* _Your objective_:
Using the data below, count the lines that carry the string "Donne" and write only the count.

Dataset excerpts:
——
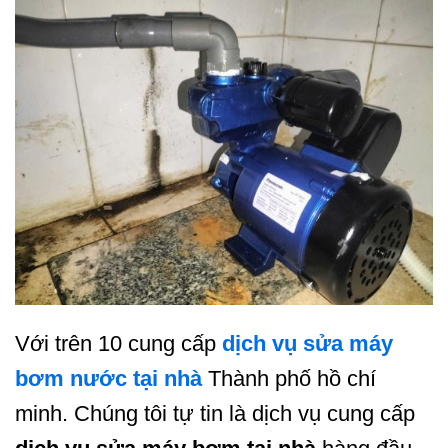
Với trên 10 cung cấp
dịch vụ sửa máy
bơm nước tại nhà
Thành phố hồ chí
minh. Chúng tôi tự tin là dịch vụ cung cấp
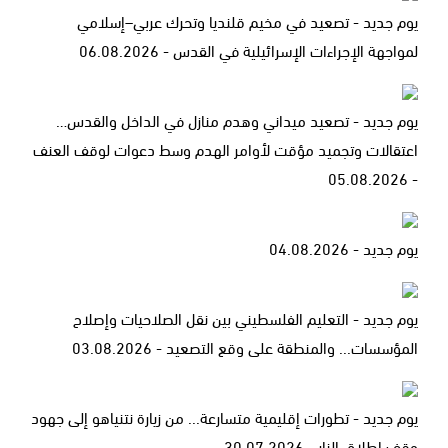
يوم جديد - تصعيد في مخيم قلنديا وتحرك عربي–إسلامي
لمواجهة الإجراءات الإسرائيلية في القدس - 06.08.2026
يوم جديد - تصعيد ميداني وهدم منازل في الداخل والقدس…
اعتقالات وتجميد مؤقت لأوامر الهدم وسط دعوات لوقف العنف
- 05.08.2026
يوم جديد - 04.08.2026
يوم جديد - التعليم الفلسطيني بين نقل الصلاحيات وإصلاح
المؤسسات... والمنطقة على وقع التصعيد - 03.08.2026
يوم جديد - تطورات إقليمية متسارعة... من زيارة نتنياهو إلى جهود
وقف إطلاق النار - 30.07.2026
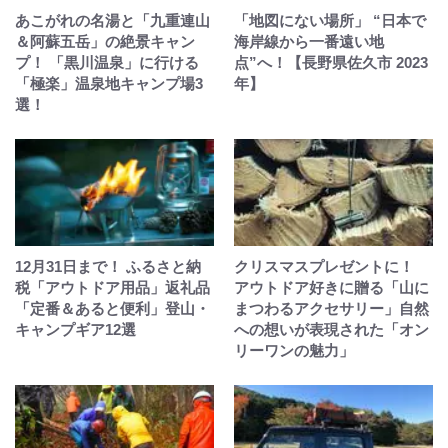
あこがれの名湯と「九重連山
「地図にない場所」 “日本で
＆阿蘇五岳」の絶景キャン
海岸線から一番遠い地
プ！ 「黒川温泉」に行ける
点”へ！【長野県佐久市 2023
「極楽」温泉地キャンプ場3
年】
選！
12月31日まで！ ふるさと納
クリスマスプレゼントに！
税「アウトドア用品」返礼品
アウトドア好きに贈る「山に
「定番＆あると便利」登山・
まつわるアクセサリー」自然
キャンプギア12選
への想いが表現された「オン
リーワンの魅力」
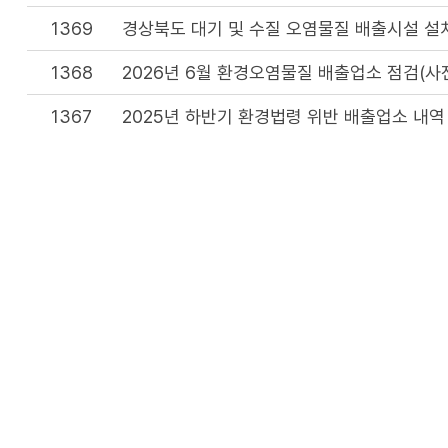
1369
경상북도 대기 및 수질 오염물질 배출시설 설
1368
2026년 6월 환경오염물질 배출업소 점검(사
1367
2025년 하반기 환경법령 위반 배출업소 내역
1366
2026년 5월 환경오염물질 배출업소 점검(사
이 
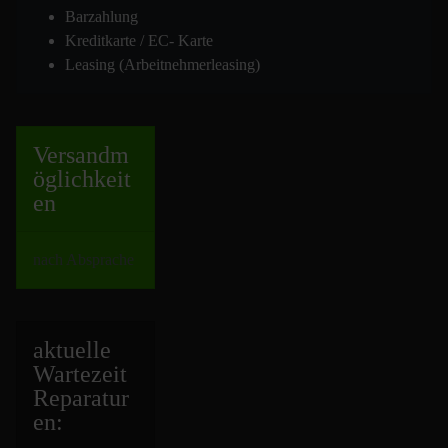
Barzahlung
Kreditkarte / EC- Karte
Leasing (Arbeitnehmerleasing)
Versand
m
öglichkeit
en
nach Absprache
aktuelle
Wartezeit
Repara
tur
en:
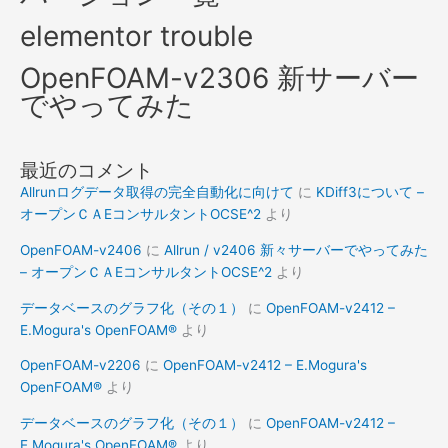
elementor trouble
OpenFOAM-v2306 新サーバー
でやってみた
最近のコメント
Allrunログデータ取得の完全自動化に向けて
に
KDiff3について –
オープンＣＡEコンサルタントOCSE^2
より
OpenFOAM-v2406
に
Allrun / v2406 新々サーバーでやってみた
– オープンＣＡEコンサルタントOCSE^2
より
データベースのグラフ化（その１）
に
OpenFOAM-v2412 –
E.Mogura's OpenFOAM®
より
OpenFOAM-v2206
に
OpenFOAM-v2412 – E.Mogura's
OpenFOAM®
より
データベースのグラフ化（その１）
に
OpenFOAM-v2412 –
E.Mogura's OpenFOAM®
より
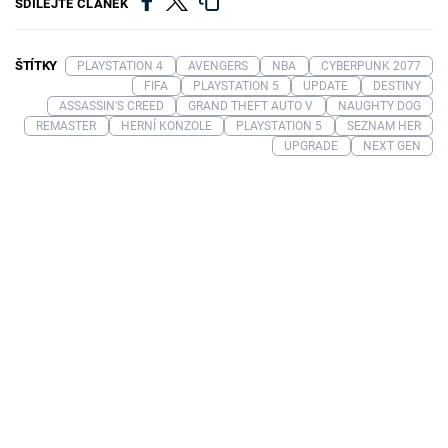
SDÍLEJTE ČLÁNEK
ŠTÍTKY
PLAYSTATION 4
AVENGERS
NBA
CYBERPUNK 2077
FIFA
PLAYSTATION 5
UPDATE
DESTINY
ASSASSIN'S CREED
GRAND THEFT AUTO V
NAUGHTY DOG
REMASTER
HERNÍ KONZOLE
PLAYSTATION 5
SEZNAM HER
UPGRADE
NEXT GEN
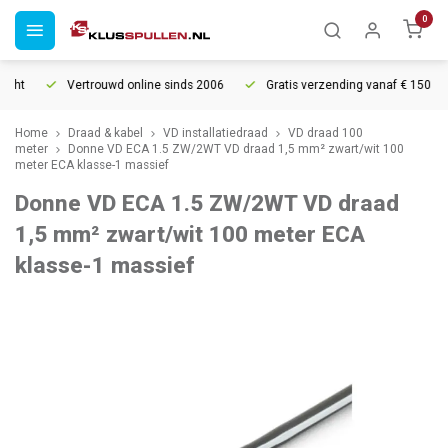
0
ht
Vertrouwd online sinds 2006
Gratis verzending vanaf € 150
Home
Draad & kabel
VD installatiedraad
VD draad 100
meter
Donne VD ECA 1.5 ZW/2WT VD draad 1,5 mm² zwart/wit 100
meter ECA klasse-1 massief
Donne VD ECA 1.5 ZW/2WT VD draad
1,5 mm² zwart/wit 100 meter ECA
klasse-1 massief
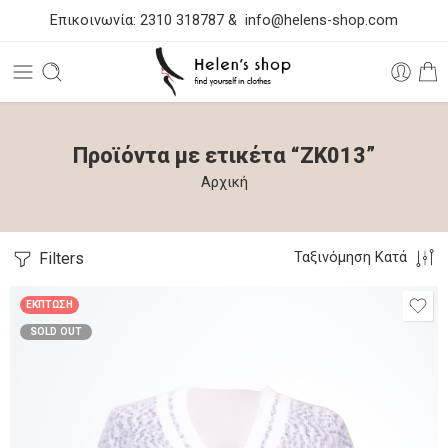
Επικοινωνία:
2310 318787
&
info@helens-shop.com
Προϊόντα με ετικέτα “ZK013”
Αρχική
Filters
Ταξινόμηση Κατά
ΈΚΠΤΩΣΗ
SOLD OUT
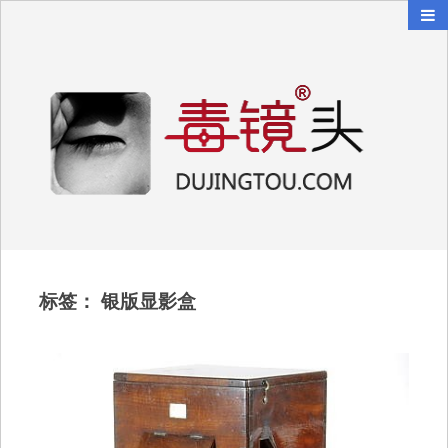
毒镜头
沿着时光逆流而上
标签：
银版显影盒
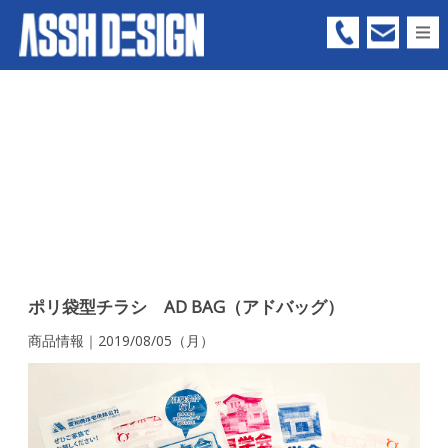
05
66
-
73
-
63
ポリ袋型チラシ AD BAG（アドバッグ）
99
商品情報｜2019/08/05（月）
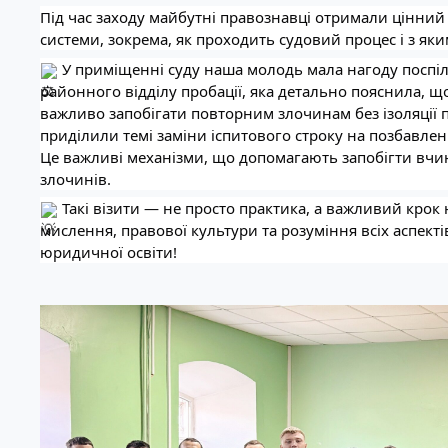
Під час заходу майбутні правознавці отримали цінний 
системи, зокрема, як проходить судовий процес і з я
У приміщенні суду наша молодь мала нагоду поспіл
районного відділу пробації, яка детально пояснила, що
важливо запобігати повторним злочинам без ізоляції п
приділили темі заміни іспитового строку на позбавлен
Це важливі механізми, що допомагають запобігти в
злочинів.
Такі візити — не просто практика, а важливий кро
мислення, правової культури та розуміння всіх аспект
юридичної освіти!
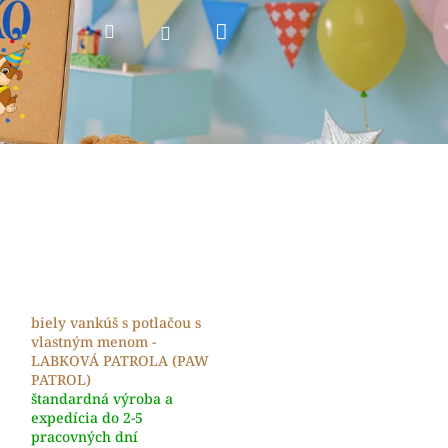
Nákupný
Hľadať
Prihlásenie
košík
biely vankúš s potlačou s
vlastným menom -
LABKOVÁ PATROLA (PAW
PATROL)
štandardná výroba a
expedícia do 2-5
pracovných dní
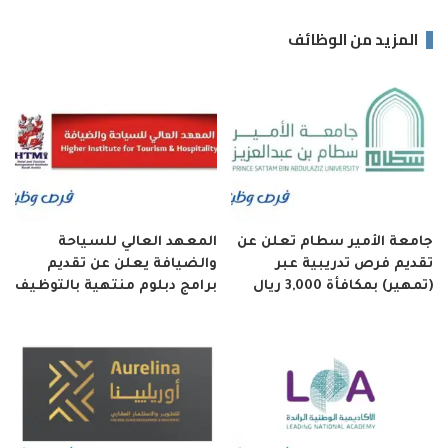
المزيد من الوظائف
جامعة الأمير سطام تعلن عن
المعهد العالي للسياحة
تقديم فرص تدريبية عبر
والضيافة يعلن عن تقديم
(تمهير) بمكافأة 3,000 ريال
برامج دبلوم منتهية بالتوظيف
——
* _Exercise solution_:
2